Near the end of his sentence, Bolsinger's conviction was quashed by the Utah Supreme Court by a 3–1 decision, citing the state's failure to provide solid evidence that he intended "grave bodily harm" to Sorensen. As a result, his conviction was reduced to manslaughter, and Bolsinger was subsequently set a parole date of April 8, 1986. In December 1985, Bolsinger was one of four convicts who made an appeal to the Utah Supreme Court, asking that they should have been provided adequate research opportunity for their civil cases, which the Utah State Prison lacked, but their joint appeal was rejected.

==Release and new murders==
After finishing his sentence, Bolsinger was paroled to his hometown of Springfield, Oregon. Not long after his release, on June 5, 1986, the body of 62-year-old Gladys Mae Hensley was found lying on the floor of her apartment in Eugene by an employee of the apartment complex. Two weeks later, on June 19, the half-nude body of 33-year-old Janice Marie Dickinson was found beneath a tree behind a car dealership's parking lot by an auto mechanic. Due to the similarity of the two cases, detectives believed that the cases were related, but had no clues that could lead to a potential suspect. The Eugene Police Department even hired a retired police chief who had previously worked on the Atlanta child murders and the Green River Killer cases to help, but it was to no avail.

While police were investigating the Hensley-Dickinson murders, Bolsinger was arrested for attempting to burglarize a woman's apartment in Springfield in the middle of the night. According to the unnamed woman's testimony, she had heard her dog barking and went in to check, only to find him peering through her kitchen window. She ran towards the living room and phoned 911, and while she was still on the phone, Bolsinger, who by then had entered the household, walked towards her and attempted to yank the phone from her hands. The woman then started hitting him with the phone and a flashlight, causing him to retreat to the kitchen and flee, leaving behind a down vest and a kitchen knife. Not long after, Bolsinger was arrested by a K9 unit and interrogated about the crime, during which he claimed that he had simply knocked on the door and walked away, but, as a result of amnesia, could not remember anything after this point. He was subsequently found guilty and given a 5-year prison term, which he was ordered to serve at the Utah State Prison. He remained there until December 8, 1987, when he was paroled for good behavior.
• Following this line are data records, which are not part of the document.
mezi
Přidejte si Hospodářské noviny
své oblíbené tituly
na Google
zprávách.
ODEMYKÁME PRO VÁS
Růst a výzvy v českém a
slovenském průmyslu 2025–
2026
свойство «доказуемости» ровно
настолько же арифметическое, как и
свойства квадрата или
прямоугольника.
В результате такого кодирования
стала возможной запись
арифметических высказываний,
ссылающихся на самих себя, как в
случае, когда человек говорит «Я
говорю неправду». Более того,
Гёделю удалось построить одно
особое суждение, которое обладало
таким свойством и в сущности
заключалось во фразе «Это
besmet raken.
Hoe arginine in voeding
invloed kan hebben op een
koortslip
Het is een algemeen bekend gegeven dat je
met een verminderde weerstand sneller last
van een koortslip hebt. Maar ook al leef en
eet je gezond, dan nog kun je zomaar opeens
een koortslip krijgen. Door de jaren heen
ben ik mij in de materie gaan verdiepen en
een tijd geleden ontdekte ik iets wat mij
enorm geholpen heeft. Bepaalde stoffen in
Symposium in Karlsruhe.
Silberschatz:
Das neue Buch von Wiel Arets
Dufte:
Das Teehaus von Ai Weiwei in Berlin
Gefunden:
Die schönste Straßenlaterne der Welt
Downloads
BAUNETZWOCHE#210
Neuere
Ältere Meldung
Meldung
Three days after his release, Bolsinger enrolled at the Lane Community College in Eugene.

On February 27, 1988, three months after his release from prison, Bolsinger broke into the Franklin Boulevard home of 73-year-old Geraldine Spencer Toohey, who was talking on the phone with her sister. After cutting the phone lines, he stabbed, raped and ultimately strangled her, before fleeing the household. Toohey's body was found by her sister the next day, and days after her murder, the Oregon State Police released a sketch of the suspect.
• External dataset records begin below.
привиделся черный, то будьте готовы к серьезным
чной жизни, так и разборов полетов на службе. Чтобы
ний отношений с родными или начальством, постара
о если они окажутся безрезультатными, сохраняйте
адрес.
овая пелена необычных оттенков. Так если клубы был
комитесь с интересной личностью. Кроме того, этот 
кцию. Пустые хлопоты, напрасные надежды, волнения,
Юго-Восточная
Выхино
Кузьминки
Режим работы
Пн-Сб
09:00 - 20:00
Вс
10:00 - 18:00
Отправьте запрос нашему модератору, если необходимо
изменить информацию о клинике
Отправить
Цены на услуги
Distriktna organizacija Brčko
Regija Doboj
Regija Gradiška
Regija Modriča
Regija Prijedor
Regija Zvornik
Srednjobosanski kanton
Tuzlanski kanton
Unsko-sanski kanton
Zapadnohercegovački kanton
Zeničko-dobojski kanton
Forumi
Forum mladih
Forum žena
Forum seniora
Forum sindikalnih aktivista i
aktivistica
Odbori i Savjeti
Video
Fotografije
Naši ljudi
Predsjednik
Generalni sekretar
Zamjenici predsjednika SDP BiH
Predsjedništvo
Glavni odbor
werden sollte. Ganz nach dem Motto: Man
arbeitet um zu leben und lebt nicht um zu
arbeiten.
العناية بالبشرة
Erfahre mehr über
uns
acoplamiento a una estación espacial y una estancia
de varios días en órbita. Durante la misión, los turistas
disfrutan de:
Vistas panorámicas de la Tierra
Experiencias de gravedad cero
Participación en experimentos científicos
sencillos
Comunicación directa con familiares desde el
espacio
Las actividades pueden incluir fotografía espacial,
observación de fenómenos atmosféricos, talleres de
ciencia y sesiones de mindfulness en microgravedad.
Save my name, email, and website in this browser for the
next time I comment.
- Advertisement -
==Suicide, investigation and identification==
While he was not considered a suspect in any of the murders, Bolsinger nonetheless committed suicide at his home in Springfield on March 23, 1988, less than a month after killing Toohey. The connection between the Hensley-Dickinson and the Toohey murders remained speculative until 2000 when, in August, all three were linked via DNA.

As there were no leads, the cases remained cold until 2016, when the Eugene Police Department contacted Parabon NanoLabs, who created a snapshot of the suspect based on DNA extracted from the crime scenes. Over the following years, the police investigated all possible suspects, eventually narrowing it down to four people, one of whom was Bolsinger. After extensive investigations, they excluded the other suspects via footprints and fingerprints. In February 2022, the Eugene Police Department announced at a press conference that Bolsinger was identified as the killer of the three women and that the cases were now officially closed.